Oliver didn’t reply. He didn’t want to be called Olly, either.
So Lee continued, “It’s been months since we last talked.”
“I’m sorry for it all.”
“How have you been?”
“Why’d you call me?” Oliver asked.
“I wanted to hear your voice, like I said…” He paused. “I miss you.”
“Damn it, Lee. Why’d you have to say that?”
“Remember when you told me you loved me? We were having a picnic, and you just up and said it. I had told you it before, when my mom kicked me out.”

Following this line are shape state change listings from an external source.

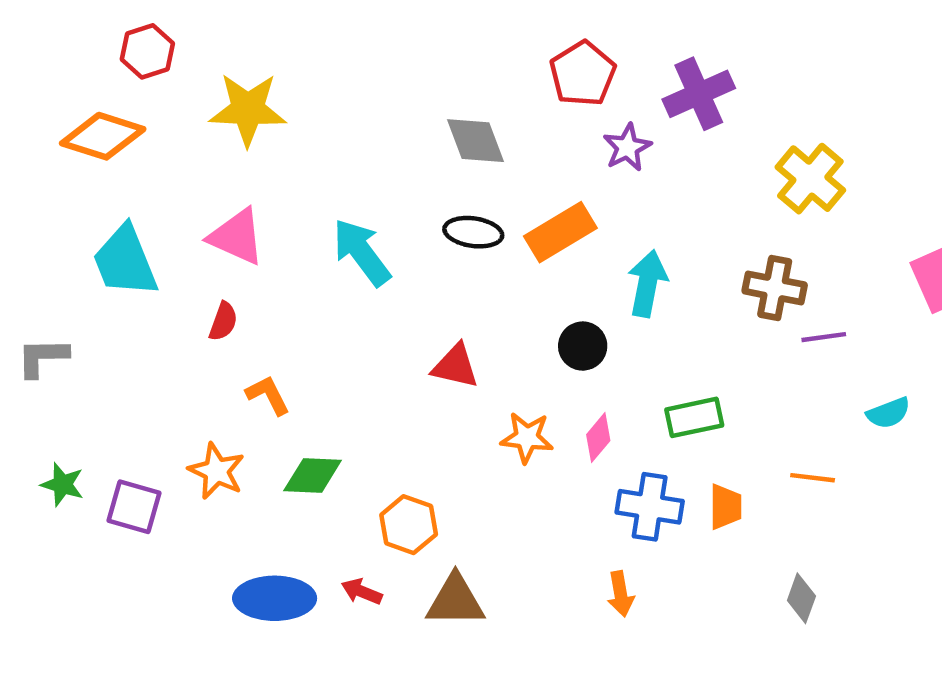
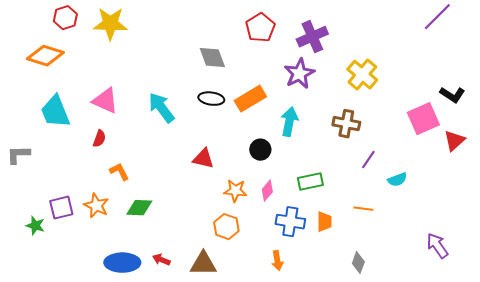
yellow star: (248, 109) -> (110, 24), moved
purple star: (627, 147) -> (299, 74), moved, size x1.4
purple line: (824, 337) -> (368, 160), moved, turned -48
green star: (63, 484) -> (35, 226), moved
purple square: (134, 507) -> (61, 208), moved, turned -30
orange hexagon: (409, 525) -> (226, 227), moved

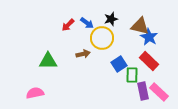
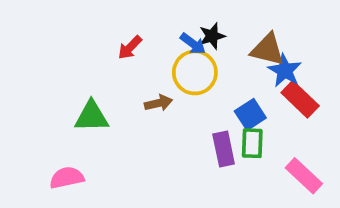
blue arrow: (87, 23) -> (193, 44), moved
red rectangle: (149, 61) -> (300, 99), moved
blue square: (119, 64) -> (250, 115), moved
purple rectangle: (143, 91) -> (224, 149), moved

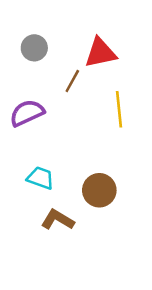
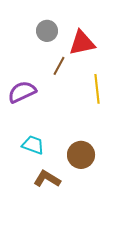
gray circle: (34, 48) -> (47, 31), moved

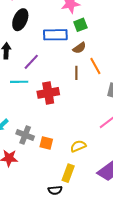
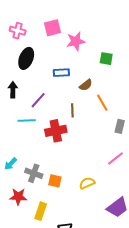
green square: (80, 25) -> (106, 59), moved, turned 32
blue rectangle: (55, 35) -> (61, 73), size x0.7
brown line: (76, 73) -> (72, 110), moved
yellow rectangle: (68, 173) -> (41, 211), moved

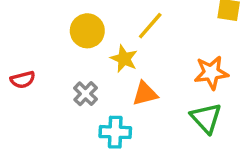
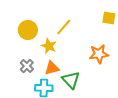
orange triangle: (145, 94) -> (52, 68), moved
green triangle: (206, 118) -> (71, 80), moved

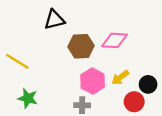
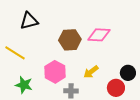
black triangle: (54, 20) -> (29, 21), moved
yellow arrow: (120, 77) -> (91, 72), moved
pink hexagon: (93, 81) -> (55, 72), moved

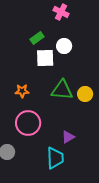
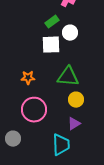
green rectangle: (37, 38) -> (52, 22), moved
yellow circle: (85, 94) -> (76, 100), moved

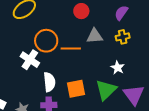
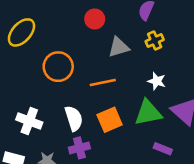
orange line: (71, 48) -> (103, 82), moved
white cross: (30, 60) -> (29, 121), moved
green triangle: (106, 90) -> (148, 113), turned 45

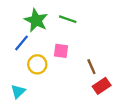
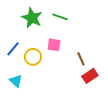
blue line: (21, 43) -> (13, 49), moved
cyan triangle: (18, 91) -> (16, 81), turned -32

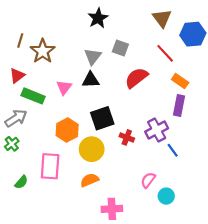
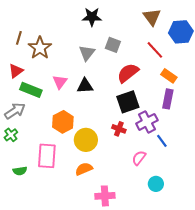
black star: (98, 18) -> (92, 17), turned 30
black triangle: (91, 80) -> (85, 86), moved
black square: (102, 118) -> (128, 102), moved
pink semicircle: (148, 180) -> (139, 158), moved
green semicircle: (21, 182) -> (20, 171), turned 40

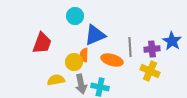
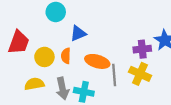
blue triangle: (95, 35) -> (78, 33), size x0.7
gray line: (130, 47) -> (114, 75), moved
yellow circle: (74, 62) -> (44, 57), moved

“But this time you didn’t—all you did was smile. You looked like you pitied me.”
“Well I did love you.”
“We’re not getting back together,” Oliver finally said.
“No, I know that. I just wanted you to know that I did love you.”
Oliver attends the School of Visual Arts in New York City for photography. There, he falls in love with his professor. The two marry and move out to Los Angeles. Oliver opens a gallery to critical acclaim, featuring various black-and-white photos of his partner sleeping. They divorce after a decade. Oliver then meets and falls in love with a geneticist, and they remain together but never marry. They spend their summers in Key West.
Lee attends the University of Pennsylvania for philosophy. He drops out after his second year to elope with a local musician. They struggle with money; Lee has to balance three jobs because his partner believes his musical career will kick off. His partner battles substance abuse, and eventually passes away of AIDS due to an infected needle. Lee chooses to remain alone and returns to school studying psychology. He becomes a moderately successful therapist in his later years.
Oliver and Lee never cross paths again, because that’s life.